A idéia da Casa da Criança começou a se espalhar, reunindo arquitetos, decoradores, designers e artistas plásticos, e agregando empresas da área da construção civil e fabricantes ou fornecedores de materiais de construção. Os patrocinadores nacionais são Amanco, Brasilit, Celite, Fabrimar, Florense, Nassau, Sicmol, Siemens e Suvinil. Até agora, foram arrecadados R$ 10,5 milhões, contabilizando-se mão-de-obra cedida por construtoras, materiais como cimento, tijolo, cerâmica, e decoração, como colchões, colchas, brinquedos, cortinas, luminárias, quadros, equipamentos. Desde que começou, a Casa da Criança já envolveu mais de 6 mil profissionais para a reforma de 21.113 m², beneficiando 1.800 crianças. As instituições reformadas são 12, a partir de Recife (única cidade onde o projeto atuou em 1999), chegando, em 2000, a Brasília, e em 2001 a Maceió, AL, Natal, RG, e Jundiaí, SP. Até o final de 2002, vai atender mais seis unidades em São Paulo, SP, Fortaleza, CE, e Goiânia, GO. Em São Paulo, os parceiros são o Instituto Camargo Corrêa e as construtoras Bratke Collet, Método Engenharia, Novomarco e INPAR. O IAS - Instituto Ayrton Senna banca o deslocamento dos interessados para treinamentos. Como observa Marcelo Medeiros (Sonho que se sonha junto, Rets – Revista do Terceiro Setor 5/04/02), “Por este motivo, o projeto é chamado de franquia social, já que ele funciona como uma franquia mesmo, dando treinamento e um acompanhamento passo a passo para quem quer desenvolver um projeto similar”.
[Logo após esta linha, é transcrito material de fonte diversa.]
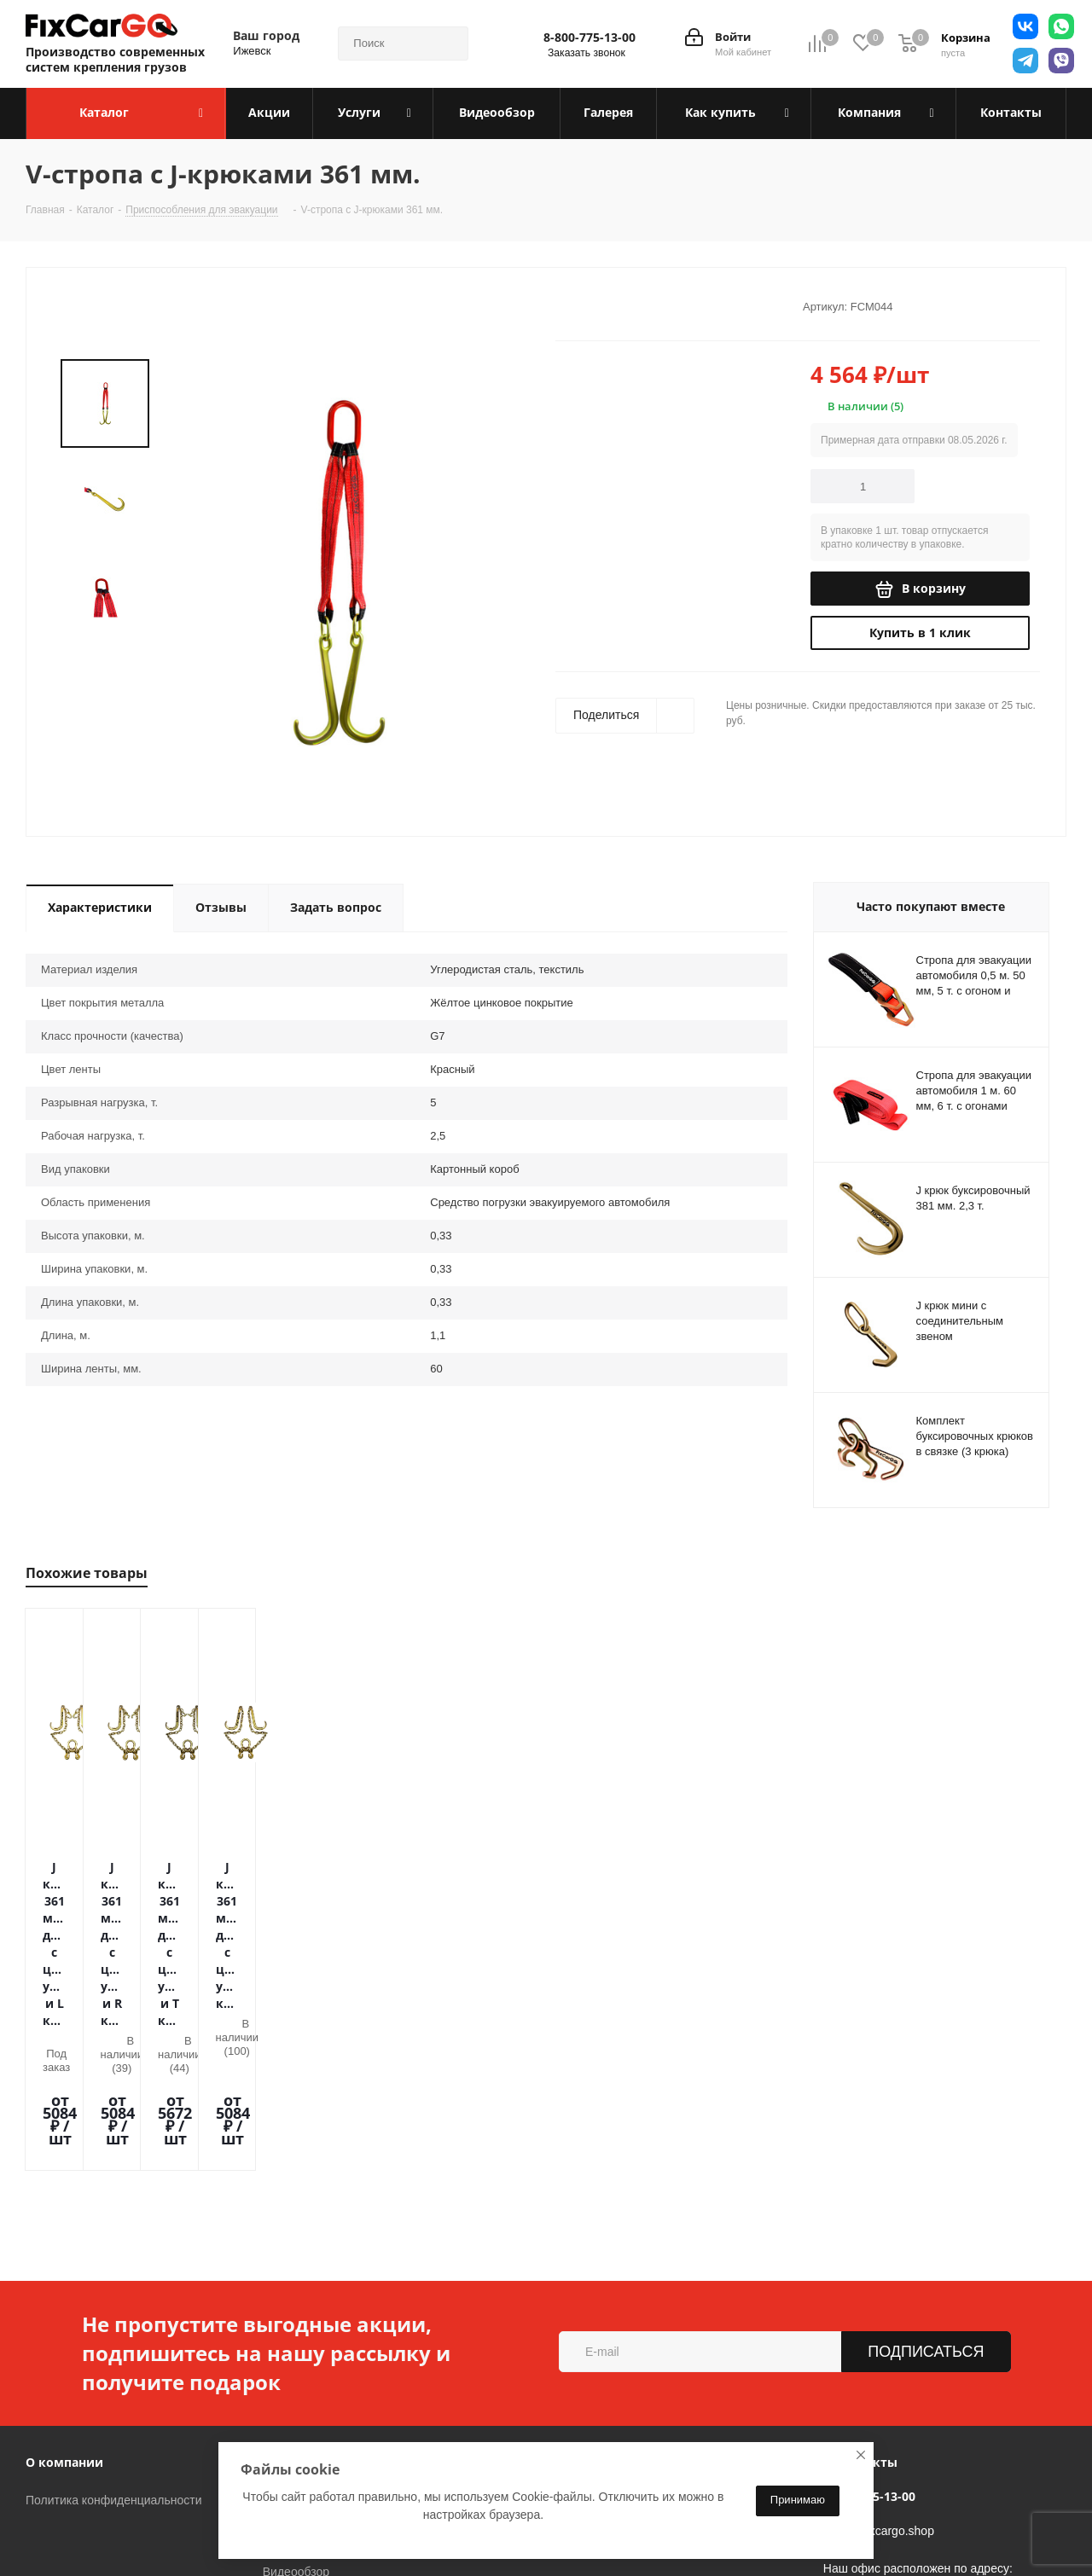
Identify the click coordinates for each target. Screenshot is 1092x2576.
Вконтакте (183, 2532)
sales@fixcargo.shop (878, 2346)
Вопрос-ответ (300, 2410)
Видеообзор (296, 2386)
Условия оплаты (307, 2315)
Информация (304, 2277)
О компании (64, 2277)
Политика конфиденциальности (114, 2315)
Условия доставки (312, 2339)
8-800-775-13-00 (589, 37)
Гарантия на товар (314, 2363)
O projeto Casa da Criança funciona como uma mostra de decoração: escolhe-se a instituição, avaliam-se os espaços e o que se propõe para melhorá-los, arquitetos e decoradores os “adotam” e fazem a reforma. Tudo com profissionalismo. A responsabilidade das construtoras vai do início ao final da obra, passando pela cobertura, redes hidráulica e elétrica. A Fabrimar, por exemplo, fornece o que há de melhor para cada ambiente: torneiras com fechamento automático onde há grande fluxo de pessoas, evitando o desperdício de água, e torneiras com sensores eletrônicos, que garantem mais higiene. O cuidado é ainda maior com as salas de aula e de artes, área médica, biblioteca, parte destinada aos esportes e refeitórios. Isso porque se pretende que estes espaços despertem o interesse pela leitura e pelos estudos, tornem a consulta médica mais alegre e até ajudem no ingresso no mercado de trabalho, com aulas de computação, reforço escolar, inglês, dança e música.

Empresas também procuram fazer da reforma um meio de transformação dos seus colaboradores. Em abril do ano passado, como parte da programação da Convenção de Gerentes de Serviço, promovida anualmente pela DaimlerChrysler, profissionais da rede de concessionários passaram o dia reformando o centro comunitário Criança Feliz, na Vila Brandina, em Campinas, SP, que assiste 120 crianças. Divididos em grupos, e com o apoio da Feac - Federação das Entidades Assistênciais de Campinas, reformaram instalações elétricas, construiram paredes, colocaram pisos e gramaram áreas livres, sempre acompanhados por profissionais especializados, não só para garantir a perfeição das obras, como a segurança das pessoas. “Nossa proposta é sensibilizar os participantes quanto à responsabilidade social, despertando-os para a importância do envolvimento com a comunidade, na qual estamos inseridos. Esperamos, com isso, que ações semelhantes possam se multiplicar, estendendo-se a todos os funcionários da rede de concessionários do Brasil”, diz Matthias Barth, diretor adjunto da Divisão de Assistência Técnica da DaimlerChrysler do Brasil.

O exemplo é dado também pelas religiões. Dia 7 de setembro, 50 mil voluntários da Igreja de Jesus Cristo dos Santos dos Últimos Dias reformaram 200 escolas públicas em 150 cidades dos Estados de São Paulo, Rio de Janeiro, Minas Gerais, Goiás, Paraná, Rio Grande do Sul, Santa Catarina, Bahia, Pernambuco, Alagoas, Rio Grande do Norte, Ceará e Amazonas. Em São Paulo, já é o quarto ano. Em 2001, oito mil voluntários trabalharam em 28 escolas, consumindo 1.000 latas de 18 litros de tinta, quatro mil pincéis, rolos e espátulas, entre outros materiais, beneficiando 40 mil estudantes.

Transformando casas e crianças, a gente também se transforma. É só tentar.